High performance IO demands low-overhead communication between user- and kernel space. This demand can no longer be fulfilled by traditional system calls, which involve frequent transitions between user and kernel context. Linux’s extended Berkeley Packet Filter (BPF) avoid user-/kernel transitions by just-in-time compiling user bytecode and executing it in kernel-mode with near-native speed. To still isolate BPF programs from the kernel, they are statically analyzed for memory- and type-safety which imposes some restrictions but allows for good expressiveness and high performance. However, to mitigate the Spectre vulnerabilities disclosed in 2018, BPF’s expressiveness and performance had to be severely limited for unprivileged users to prevent speculative side-channel attacks. This forces users to resort to unsafe alternatives such as privileged BPF programs, which can not be consistently mitigated.

We empirically show that there is potential to improve the performance and expressiveness of unprivileged BPF without sacrificing safety. For this, we present preliminary microbenchmarks and show that a significant portion of real-world programs can not be successfully mitigated by the current implementation. To solve this, we propose to make the mitigations configurable at run-time in order to allow for flexible and concise Spectre mitigations.

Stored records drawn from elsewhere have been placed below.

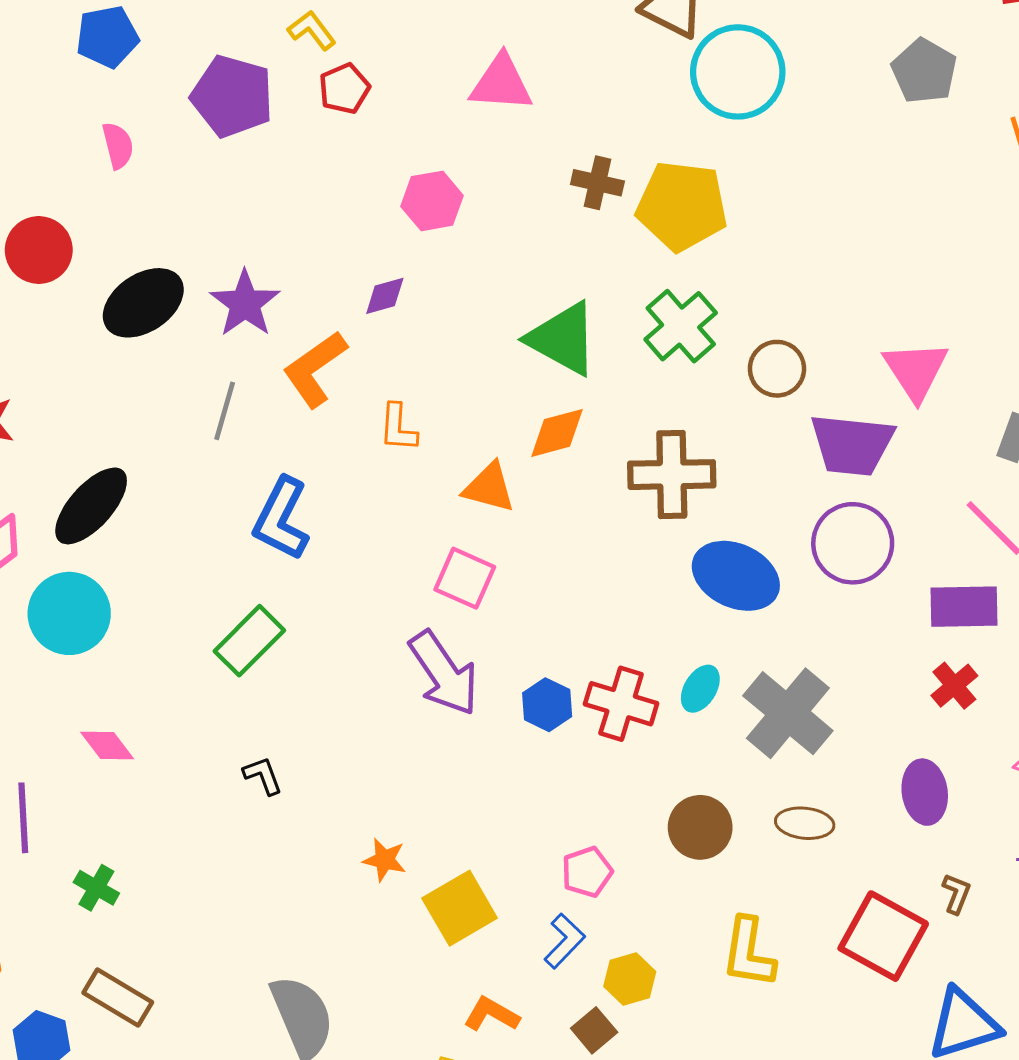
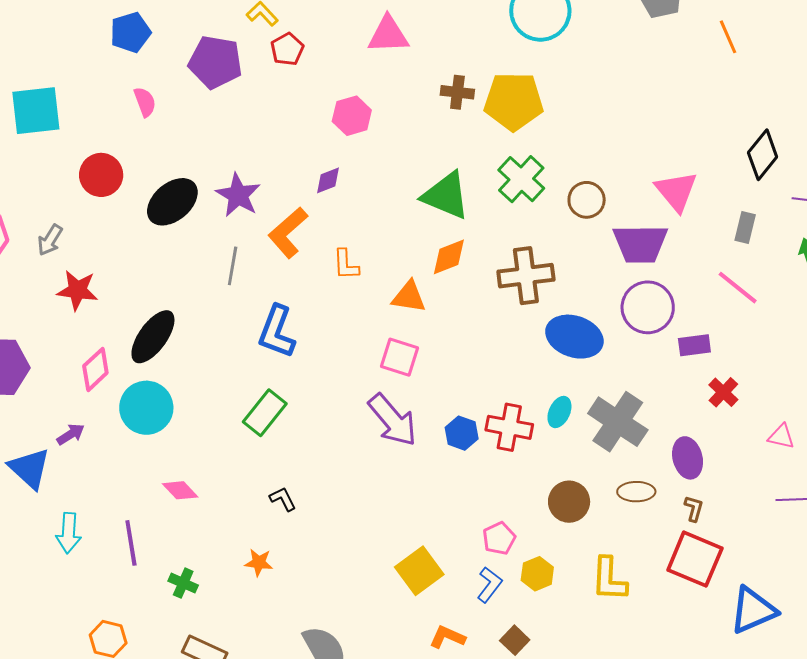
purple rectangle: (964, 607) -> (694, 345), moved, size x0.7
purple ellipse: (925, 792) -> (688, 458), moved
orange star: (385, 860) -> (259, 563), moved
brown L-shape: (956, 894) -> (694, 509), moved
yellow hexagon: (630, 979) -> (537, 574), moved

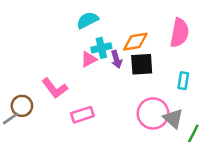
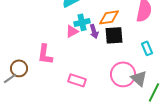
cyan rectangle: (183, 81) -> (147, 48), turned -32
pink L-shape: (55, 88) -> (45, 54), turned 45
pink rectangle: (82, 115) -> (77, 80), moved, turned 36

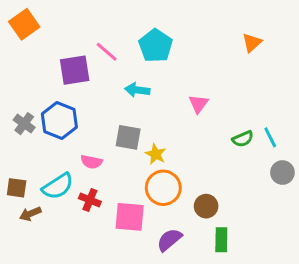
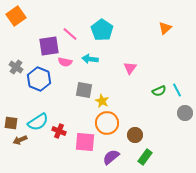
gray cross: (24, 124) -> (16, 67), moved
pink semicircle: (91, 162) -> (65, 62), moved
green rectangle: (221, 240) -> (145, 157), turned 35

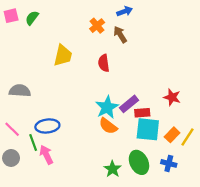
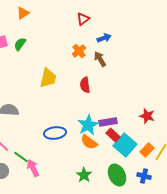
purple rectangle: (129, 104) -> (108, 122), turned 30
red rectangle: (142, 113) -> (113, 135), moved, turned 48
blue ellipse: (47, 126) -> (55, 133), moved
cyan square: (148, 129) -> (125, 145), turned 35
green line: (33, 143) -> (21, 157), turned -35
green star: (113, 169) -> (84, 175), moved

Operating systems rely on system calls to allow the controlled communication of isolated processes with the kernel and other processes. Every system call includes a processor mode switch from the unprivileged user mode to the privileged kernel mode. Although processor mode switches are the essential isolation mechanism to guarantee the system’s integrity, they induce direct and indirect performance costs as they invalidate parts of the processor state. In recent years, high-performance networks and storage hardware has made the user/kernel transition overhead the bottleneck for IO-heavy applications. To make matters worse, security vulnerabilities in modern processors (e.g., Meltdown) have prompted kernel mitigations that further increase the transition overhead.

Linux’s extended Berkeley Packet Filter (BPF) allow unprivileged user processes to load safety-checked bytecode into the kernel. The code is just-in-time compiled and executes at near-native speed. Invoking BPF programs in the kernel and calling kernel functions from within BPF is much faster than the respective switch to/from user context [4].

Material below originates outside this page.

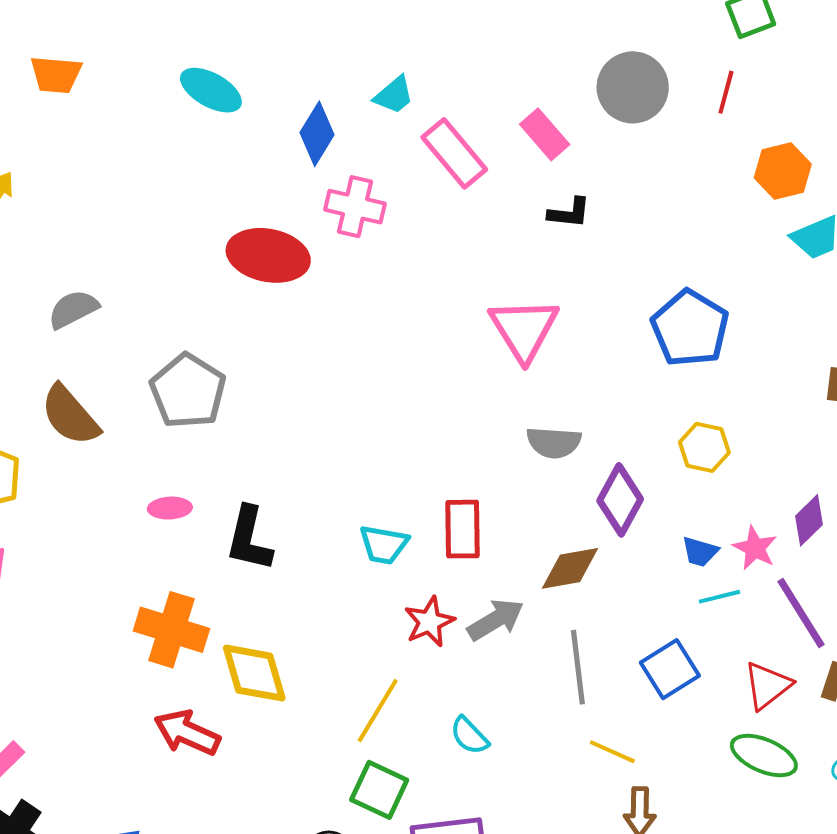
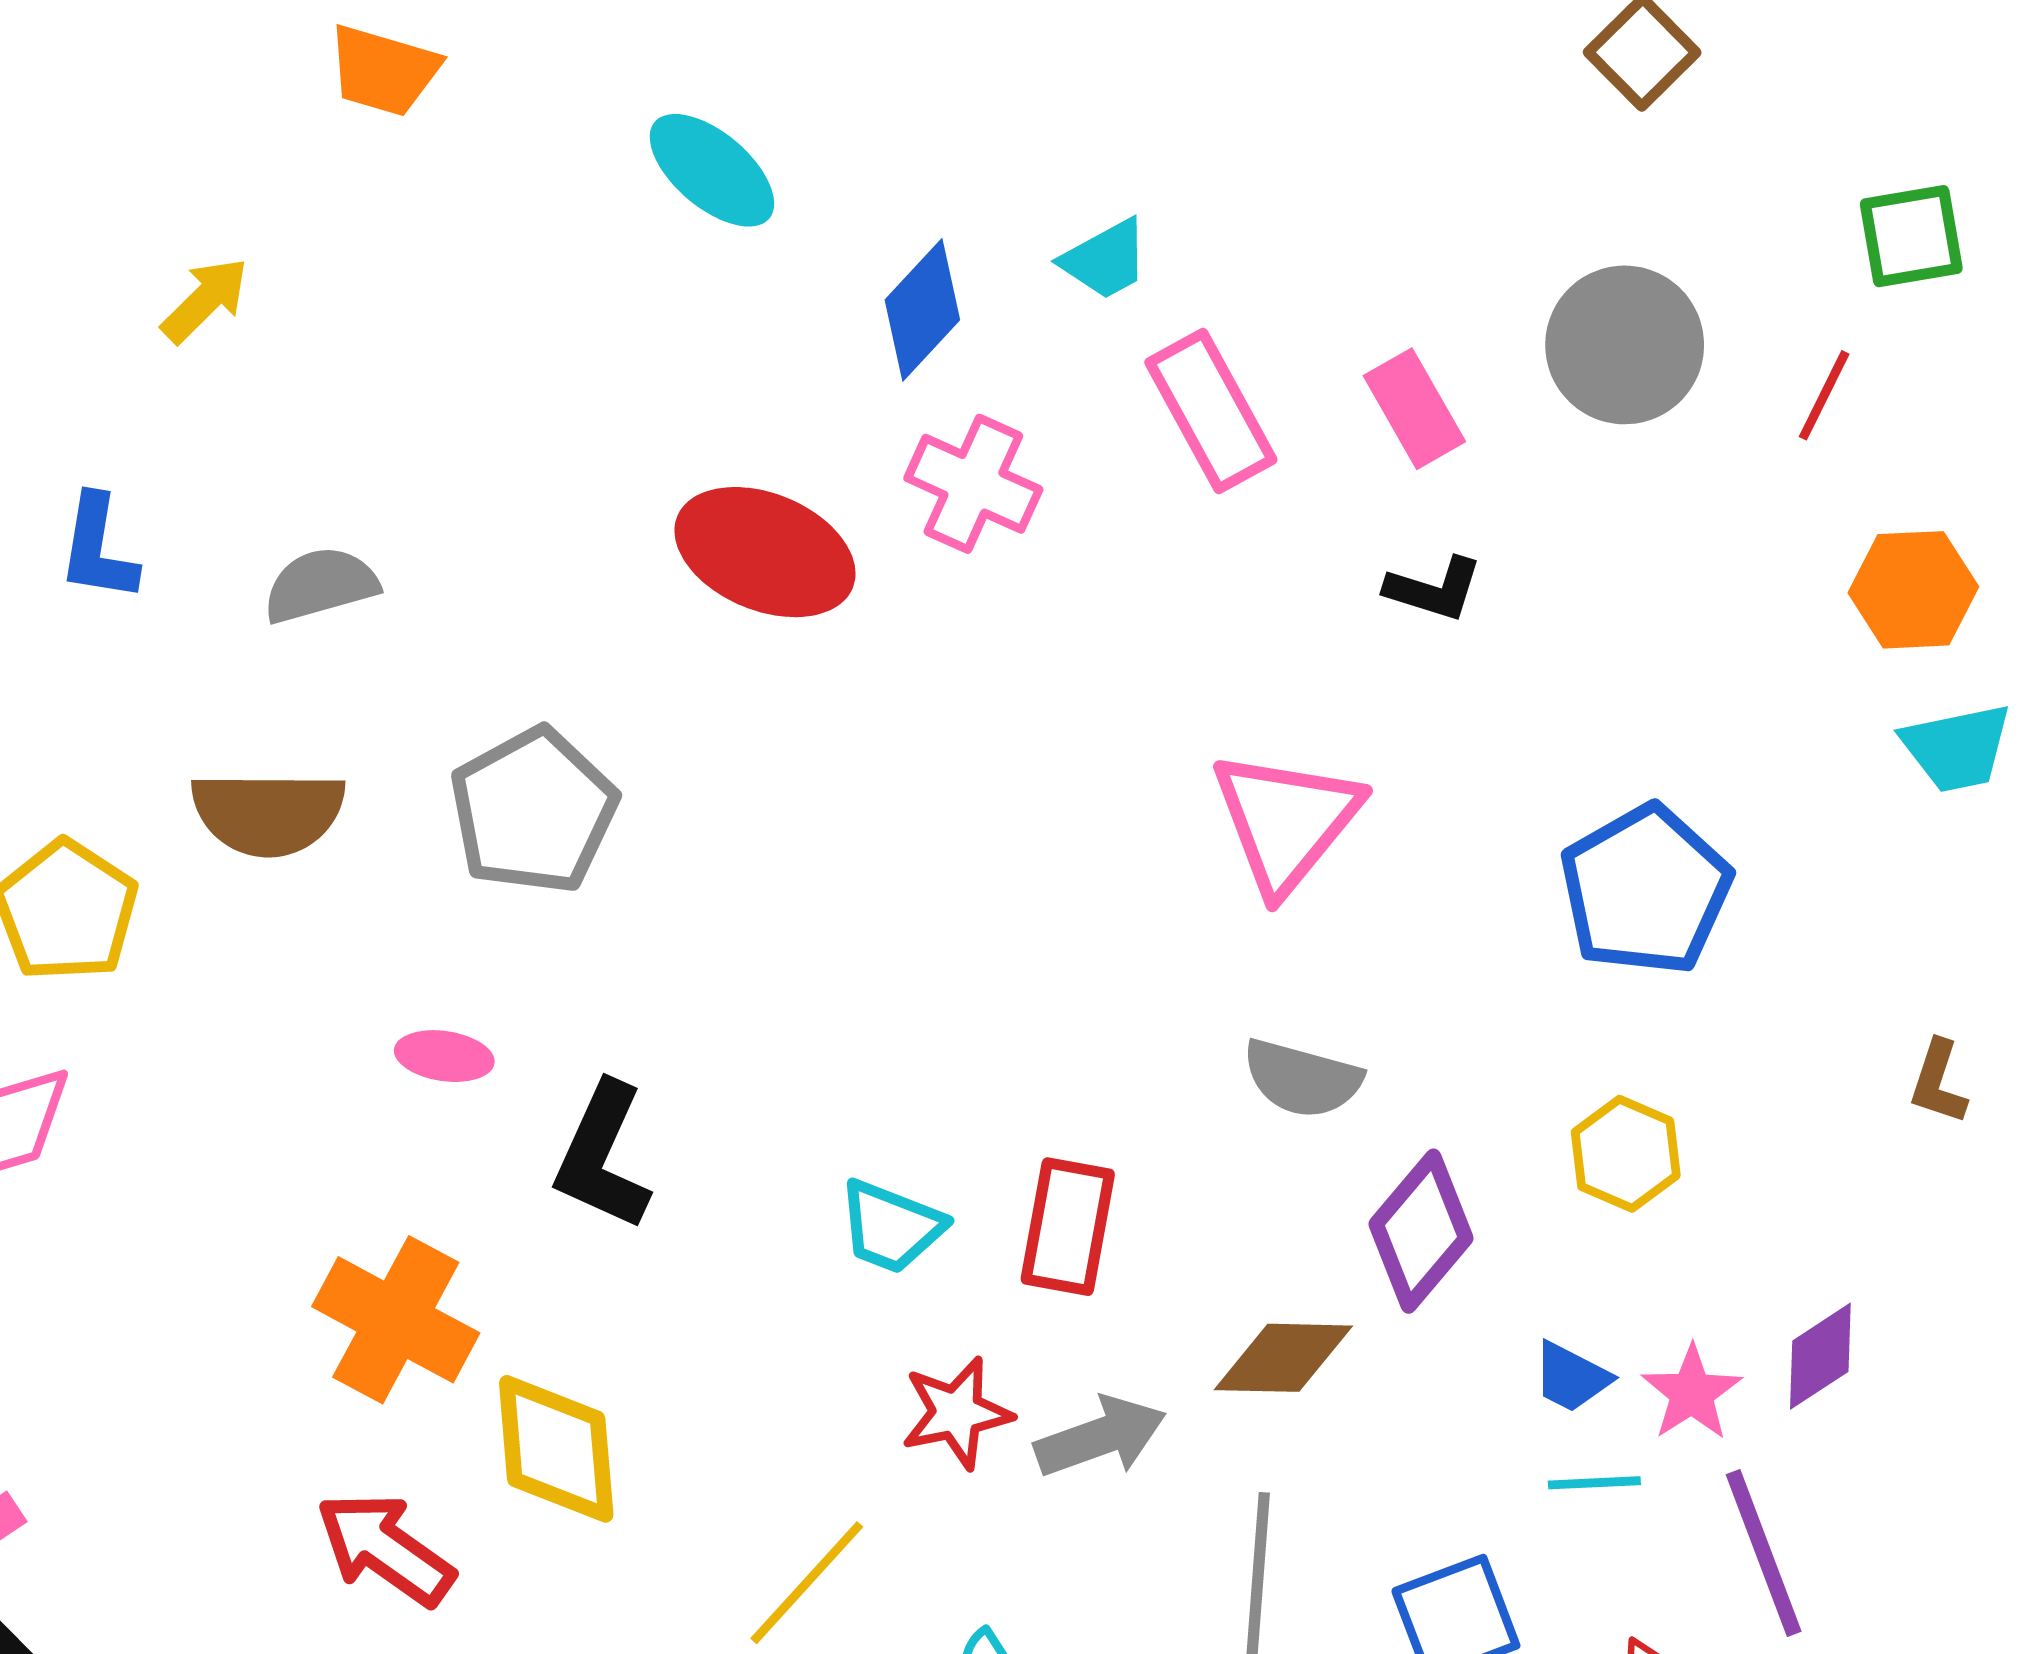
brown semicircle: (70, 415) -> (268, 813), turned -60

To isolate the BPF programs from the kernel, the bytecode is statically verified for memory- and type-safety in the v6.1 Linux kernel. Traditionally, only BPF program paths that could actually execute architecturally were considered during this static analysis. In response to the Spectre vulnerabilities disclosed in 2018 [1, 2, 8, 9, 11], kernel developers have extended the BPF verifier to prevent side-channel leaks from speculatively-executed BPF program paths. This includes (a) inserting instructions to make speculation safe (e.g., index masking), (b) inserting instructions to prevent speculation (e.g., x86 lfence), or (c) statically analyzing the behavior on speculative code paths to ensure they are safe. In summary, these mitigations limit the performance and expressiveness of unprivileged BPF programs in order make them safe¹ even in the face of the Spectre attacks.

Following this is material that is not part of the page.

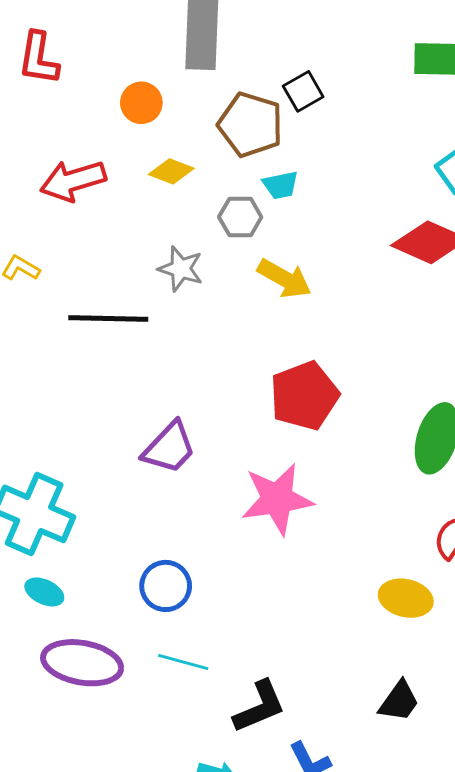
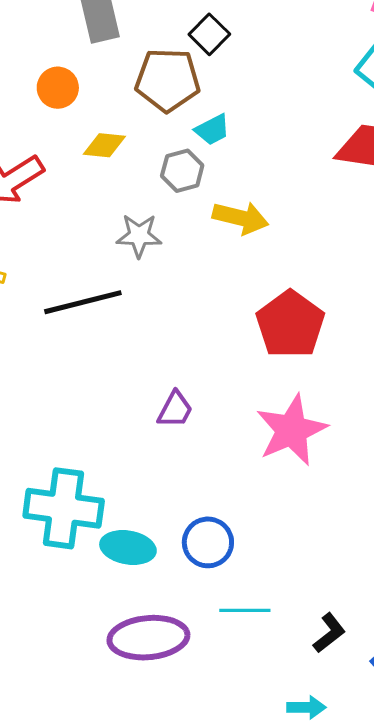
purple trapezoid: (169, 448) -> (175, 410), size x0.7
cyan ellipse: (44, 592) -> (128, 547), moved, size x1.4
black L-shape: (259, 707) -> (329, 633), size x0.7

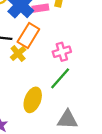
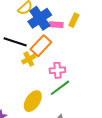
pink cross: (62, 52) -> (57, 70), moved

Our first contribution is a throughout analysis of current Linux BPF Sprectre mitigations. We empirically show that there is potential to improve the performance and expressiveness of unprivileged BPF without sacrificing safety [3, 6, 10, 12]. Regarding performance, this includes preliminary microbenchmarks of the Linux v6.1 BPF Spectre mitigations. Regarding expressiveness, we have collected BPF programs from multiple popular open-source projects and have found that a significant portion of these programs do not load with Spectre mitigations enabled. Finally, regarding safety, we rely on formal models as proposed by [3] and clearly state our attacker model and the assumptions about the hardware.

Depending on the system’s context (guarantees from the hardware vendor and attack model), there are multiple feasible security policies to be implemented by the verifier. The current BPF verifier hard-codes on such policy for unprivileged programs and applies no consistent mitigation-policy to privileged programs.

We consider two approaches to solve this. First, the in-kernel verifier can be extended to apply mitigations more concisely, thereby improving performance and expressiveness. However, the verifier is already very complex which frequently leads to implementation bugs [5]. Second, as an alternative, the security policy implemented by the BPF verifier can be made configurable at runtime without increasing its complexity, for example, by integrating instructions to inhibit speculation into the BPF bytecode instruction set [7]. This would allow unprivileged programs to be concisely mitigated at load-time by a user space service. Further, this enables programmers and compilers to implement efficient mitigations for privileged programs manually at implementation-time, or automatically compile-time.